> **YOUR GOAL**
What is needed here is an exact transcription of the entries that follow.

=== Begin Enclosure ===

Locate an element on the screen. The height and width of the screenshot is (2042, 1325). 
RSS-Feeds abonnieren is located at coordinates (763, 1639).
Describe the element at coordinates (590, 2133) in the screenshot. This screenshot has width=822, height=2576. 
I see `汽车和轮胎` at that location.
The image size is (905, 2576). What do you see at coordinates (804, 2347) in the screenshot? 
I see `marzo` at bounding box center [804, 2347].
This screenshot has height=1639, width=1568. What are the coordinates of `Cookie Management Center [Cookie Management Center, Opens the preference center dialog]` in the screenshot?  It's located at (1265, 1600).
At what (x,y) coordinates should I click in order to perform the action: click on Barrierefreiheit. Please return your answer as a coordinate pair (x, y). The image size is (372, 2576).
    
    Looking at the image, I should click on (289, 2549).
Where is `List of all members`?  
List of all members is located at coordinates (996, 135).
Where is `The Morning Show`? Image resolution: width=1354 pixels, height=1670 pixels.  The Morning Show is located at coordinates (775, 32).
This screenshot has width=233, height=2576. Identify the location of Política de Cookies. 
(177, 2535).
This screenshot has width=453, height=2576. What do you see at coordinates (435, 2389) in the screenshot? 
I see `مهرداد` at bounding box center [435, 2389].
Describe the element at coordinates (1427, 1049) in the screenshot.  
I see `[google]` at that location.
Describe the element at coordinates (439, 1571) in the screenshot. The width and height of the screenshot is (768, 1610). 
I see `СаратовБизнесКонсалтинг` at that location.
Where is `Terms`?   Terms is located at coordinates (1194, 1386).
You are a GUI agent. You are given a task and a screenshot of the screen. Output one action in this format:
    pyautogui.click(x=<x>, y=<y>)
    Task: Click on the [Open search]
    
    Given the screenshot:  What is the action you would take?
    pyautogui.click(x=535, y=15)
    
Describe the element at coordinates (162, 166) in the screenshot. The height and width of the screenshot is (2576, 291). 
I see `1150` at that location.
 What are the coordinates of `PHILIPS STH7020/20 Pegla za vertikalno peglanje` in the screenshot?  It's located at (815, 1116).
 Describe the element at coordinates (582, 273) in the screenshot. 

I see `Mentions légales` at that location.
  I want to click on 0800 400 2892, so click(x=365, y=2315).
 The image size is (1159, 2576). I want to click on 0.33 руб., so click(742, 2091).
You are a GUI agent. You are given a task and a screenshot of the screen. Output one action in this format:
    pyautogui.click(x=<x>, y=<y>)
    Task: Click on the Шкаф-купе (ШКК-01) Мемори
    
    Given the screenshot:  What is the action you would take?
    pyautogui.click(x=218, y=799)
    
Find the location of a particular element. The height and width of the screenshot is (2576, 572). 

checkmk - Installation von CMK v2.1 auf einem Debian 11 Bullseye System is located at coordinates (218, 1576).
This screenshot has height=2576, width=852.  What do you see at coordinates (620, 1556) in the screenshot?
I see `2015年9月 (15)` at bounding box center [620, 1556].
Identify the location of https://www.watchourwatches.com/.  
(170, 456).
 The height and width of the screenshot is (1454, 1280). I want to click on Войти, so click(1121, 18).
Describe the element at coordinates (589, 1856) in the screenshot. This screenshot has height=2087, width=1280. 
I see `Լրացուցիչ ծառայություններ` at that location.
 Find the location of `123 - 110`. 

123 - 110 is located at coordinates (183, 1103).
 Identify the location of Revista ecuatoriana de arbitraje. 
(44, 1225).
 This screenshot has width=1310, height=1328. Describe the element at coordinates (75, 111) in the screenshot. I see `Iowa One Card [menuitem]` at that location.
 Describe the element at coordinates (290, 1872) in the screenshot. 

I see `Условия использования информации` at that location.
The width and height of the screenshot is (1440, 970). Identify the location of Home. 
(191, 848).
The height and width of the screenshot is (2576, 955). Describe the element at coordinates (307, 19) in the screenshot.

=== End Enclosure ===

> **RESPONSE BOX**
Locate an element on the screen. The height and width of the screenshot is (2042, 1325). 
RSS-Feeds abonnieren is located at coordinates (763, 1639).
Describe the element at coordinates (590, 2133) in the screenshot. This screenshot has width=822, height=2576. 
I see `汽车和轮胎` at that location.
The image size is (905, 2576). What do you see at coordinates (804, 2347) in the screenshot? 
I see `marzo` at bounding box center [804, 2347].
This screenshot has height=1639, width=1568. What are the coordinates of `Cookie Management Center [Cookie Management Center, Opens the preference center dialog]` in the screenshot?  It's located at (1265, 1600).
At what (x,y) coordinates should I click in order to perform the action: click on Barrierefreiheit. Please return your answer as a coordinate pair (x, y). The image size is (372, 2576).
    
    Looking at the image, I should click on (289, 2549).
Where is `List of all members`?  
List of all members is located at coordinates (996, 135).
Where is `The Morning Show`? Image resolution: width=1354 pixels, height=1670 pixels.  The Morning Show is located at coordinates (775, 32).
This screenshot has width=233, height=2576. Identify the location of Política de Cookies. 
(177, 2535).
This screenshot has width=453, height=2576. What do you see at coordinates (435, 2389) in the screenshot? 
I see `مهرداد` at bounding box center [435, 2389].
Describe the element at coordinates (1427, 1049) in the screenshot.  
I see `[google]` at that location.
Describe the element at coordinates (439, 1571) in the screenshot. The width and height of the screenshot is (768, 1610). 
I see `СаратовБизнесКонсалтинг` at that location.
Where is `Terms`?   Terms is located at coordinates (1194, 1386).
You are a GUI agent. You are given a task and a screenshot of the screen. Output one action in this format:
    pyautogui.click(x=<x>, y=<y>)
    Task: Click on the [Open search]
    
    Given the screenshot:  What is the action you would take?
    pyautogui.click(x=535, y=15)
    
Describe the element at coordinates (162, 166) in the screenshot. The height and width of the screenshot is (2576, 291). 
I see `1150` at that location.
 What are the coordinates of `PHILIPS STH7020/20 Pegla za vertikalno peglanje` in the screenshot?  It's located at (815, 1116).
 Describe the element at coordinates (582, 273) in the screenshot. 

I see `Mentions légales` at that location.
  I want to click on 0800 400 2892, so click(x=365, y=2315).
 The image size is (1159, 2576). I want to click on 0.33 руб., so click(742, 2091).
You are a GUI agent. You are given a task and a screenshot of the screen. Output one action in this format:
    pyautogui.click(x=<x>, y=<y>)
    Task: Click on the Шкаф-купе (ШКК-01) Мемори
    
    Given the screenshot:  What is the action you would take?
    pyautogui.click(x=218, y=799)
    
Find the location of a particular element. The height and width of the screenshot is (2576, 572). 

checkmk - Installation von CMK v2.1 auf einem Debian 11 Bullseye System is located at coordinates (218, 1576).
This screenshot has height=2576, width=852.  What do you see at coordinates (620, 1556) in the screenshot?
I see `2015年9月 (15)` at bounding box center [620, 1556].
Identify the location of https://www.watchourwatches.com/.  
(170, 456).
 The height and width of the screenshot is (1454, 1280). I want to click on Войти, so click(1121, 18).
Describe the element at coordinates (589, 1856) in the screenshot. This screenshot has height=2087, width=1280. 
I see `Լրացուցիչ ծառայություններ` at that location.
 Find the location of `123 - 110`. 

123 - 110 is located at coordinates (183, 1103).
 Identify the location of Revista ecuatoriana de arbitraje. 
(44, 1225).
 This screenshot has width=1310, height=1328. Describe the element at coordinates (75, 111) in the screenshot. I see `Iowa One Card [menuitem]` at that location.
 Describe the element at coordinates (290, 1872) in the screenshot. 

I see `Условия использования информации` at that location.
The width and height of the screenshot is (1440, 970). Identify the location of Home. 
(191, 848).
The height and width of the screenshot is (2576, 955). Describe the element at coordinates (307, 19) in the screenshot.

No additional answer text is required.